REQUIRED ACTION
Only the text should come through, so restate the listing exactly and drop its images.

DATA EXTRACT
☆ ☆ ☆

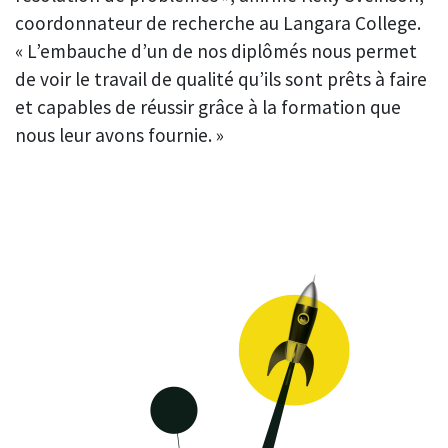
coordonnateur de recherche au Langara College.
« L’embauche d’un de nos diplômés nous permet
de voir le travail de qualité qu’ils sont prêts à faire
et capables de réussir grâce à la formation que
nous leur avons fournie. »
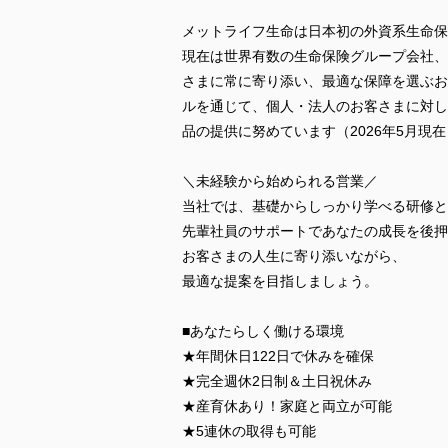
メットライフ生命は日本初の外資系生命保
現在は世界有数の生命保険グループ会社、
さまに常に寄り添い、最適な保障を選ぶお
ルを通じて、個人・法人のお客さまに対し
品の提供に努めています（2026年5月現
＼未経験から始められる営業／
当社では、基礎からしっかり学べる研修と
先輩社員のサポートであなたの成長を後押
お客さまの人生に寄り添いながら、
最適な提案を目指しましょう。
■あなたらしく働ける環境
★年間休日122日で休みを確保
★完全週休2日制＆土日祝休み
★産育休あり！家庭と両立が可能
★5連休の取得も可能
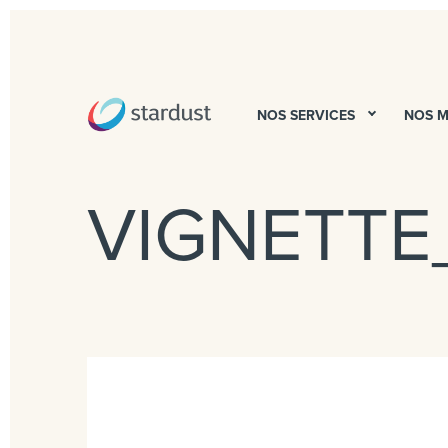
NOS SERVICES
NOS 
VIGNETTE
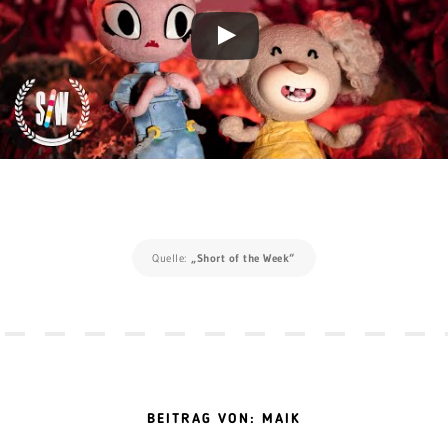
Quelle:
„Short of the Week“
BEITRAG VON: MAIK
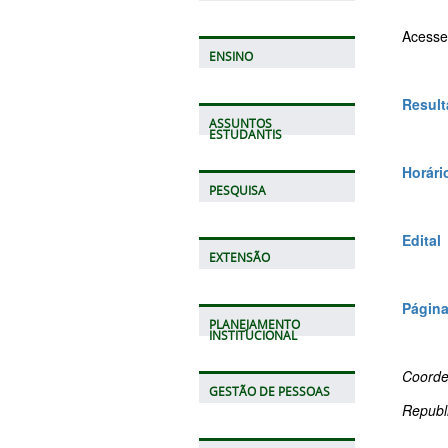
Acesse
ENSINO
Result
ASSUNTOS
ESTUDANTIS
Horári
PESQUISA
Edital
EXTENSÃO
Página
PLANEJAMENTO
INSTITUCIONAL
Coorde
GESTÃO DE PESSOAS
Republ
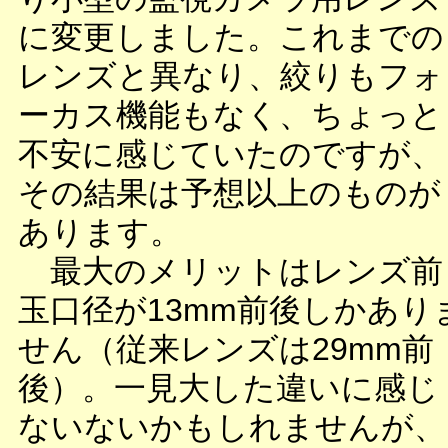
に変更しました。これまでの
レンズと異なり、絞りもフォ
ーカス機能もなく、ちょっと
不安に感じていたのですが、
その結果は予想以上のものが
あります。
最大のメリットはレンズ前
玉口径が13mm前後しかあり
せん（従来レンズは29mm前
後）。一見大した違いに感じ
ないないかもしれませんが、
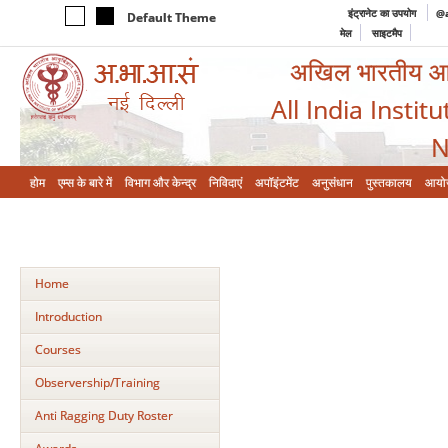
इंट्रानेट का उपयोग
@a
Default Theme
मेल
साइटमैप
अखिल भारतीय आयुर
All India Instit
N
होम
एम्‍स के बारे में
विभाग और केन्‍द्र
निविदाएं
अपॉइंटमेंट
अनुसंधान
पुस्तकालय
आयो
Home
Introduction
Courses
Observership/Training
Anti Ragging Duty Roster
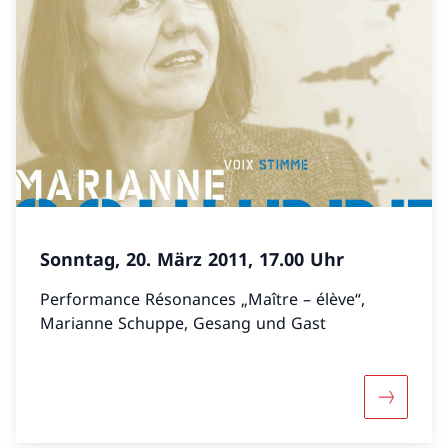
Sonntag, 20. März 2011, 17.00 Uhr
Performance Résonances „Maître – élève“,
Marianne Schuppe, Gesang und Gast
Mehr über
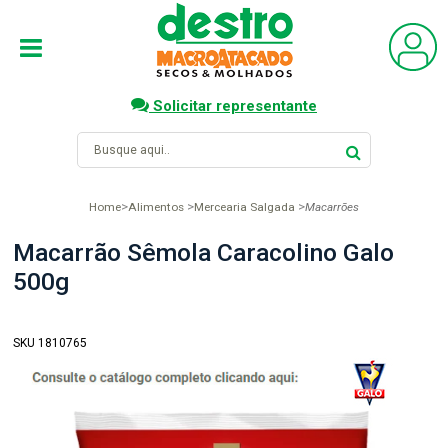
Solicitar representante
Home
Alimentos
Mercearia Salgada
Macarrões
Macarrão Sêmola Caracolino Galo
500g
SKU 1810765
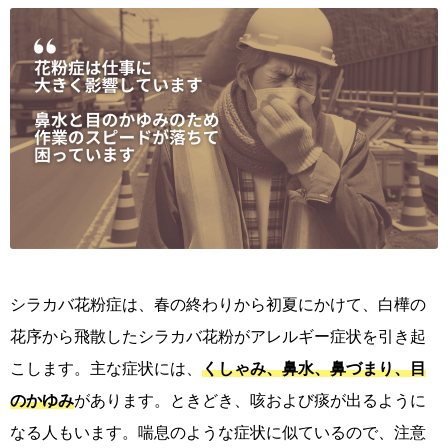
シラカバ花粉症は、春の終わりから初夏にかけて、白樺の
花序から飛散したシラカバ花粉がアレルギー症状を引き起
こします。主な症状には、
くしゃみ、鼻水、鼻づまり、目
のかゆみ
があります。ときどき、咳および痰が出るように
なる人もいます。
喘息のような症状に似ているので、注意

☆ ☆ ☆

RESPONSE BELOW
coordonnateur de recherche au Langara College.
« L’embauche d’un de nos diplômés nous permet
de voir le travail de qualité qu’ils sont prêts à faire
et capables de réussir grâce à la formation que
nous leur avons fournie. »
メットライフ生命は日本初の外資系生命保
現在は世界有数の生命保険グループ会社、
さまに常に寄り添い、最適な保障を選ぶお
ルを通じて、個人・法人のお客さまに対し
品の提供に努めています（2026年5月現
＼未経験から始められる営業／
当社では、基礎からしっかり学べる研修と
先輩社員のサポートであなたの成長を後押
お客さまの人生に寄り添いながら、
最適な提案を目指しましょう。
■あなたらしく働ける環境
★年間休日122日で休みを確保
★完全週休2日制＆土日祝休み
★産育休あり！家庭と両立が可能
★5連休の取得も可能
NOS SERVICES
NOS 
VIGNETTE
Quelle:
„Short of the Week“
BEITRAG VON: MAIK
Acesse
ENSINO
Result
ASSUNTOS
ESTUDANTIS
Horári
PESQUISA
Edital
EXTENSÃO
Página
PLANEJAMENTO
INSTITUCIONAL
Coorde
GESTÃO DE PESSOAS
Republ
に変更しました。これまでの
レンズと異なり、絞りもフォ
ーカス機能もなく、ちょっと
不安に感じていたのですが、
その結果は予想以上のものが
あります。
最大のメリットはレンズ前
玉口径が13mm前後しかあり
せん（従来レンズは29mm前
後）。一見大した違いに感じ
ないないかもしれませんが、
इंट्रानेट का उपयोग
@a
Default Theme
मेल
साइटमैप
अखिल भारतीय आयुर
All India Instit
N
होम
एम्‍स के बारे में
विभाग और केन्‍द्र
निविदाएं
अपॉइंटमेंट
अनुसंधान
पुस्तकालय
आयो
Home
Introduction
Courses
Observership/Training
Anti Ragging Duty Roster
Sonntag, 20. März 2011, 17.00 Uhr
Performance Résonances „Maître – élève“,
Marianne Schuppe, Gesang und Gast
Mehr über
Solicitar representante
Home
Alimentos
Mercearia Salgada
Macarrões
Macarrão Sêmola Caracolino Galo
500g
SKU 1810765
シラカバ花粉症は、春の終わりから初夏にかけて、白樺の
花序から飛散したシラカバ花粉がアレルギー症状を引き起
こします。主な症状には、
くしゃみ、鼻水、鼻づまり、目
のかゆみ
があります。ときどき、咳および痰が出るように
なる人もいます。
喘息のような症状に似ているので、注意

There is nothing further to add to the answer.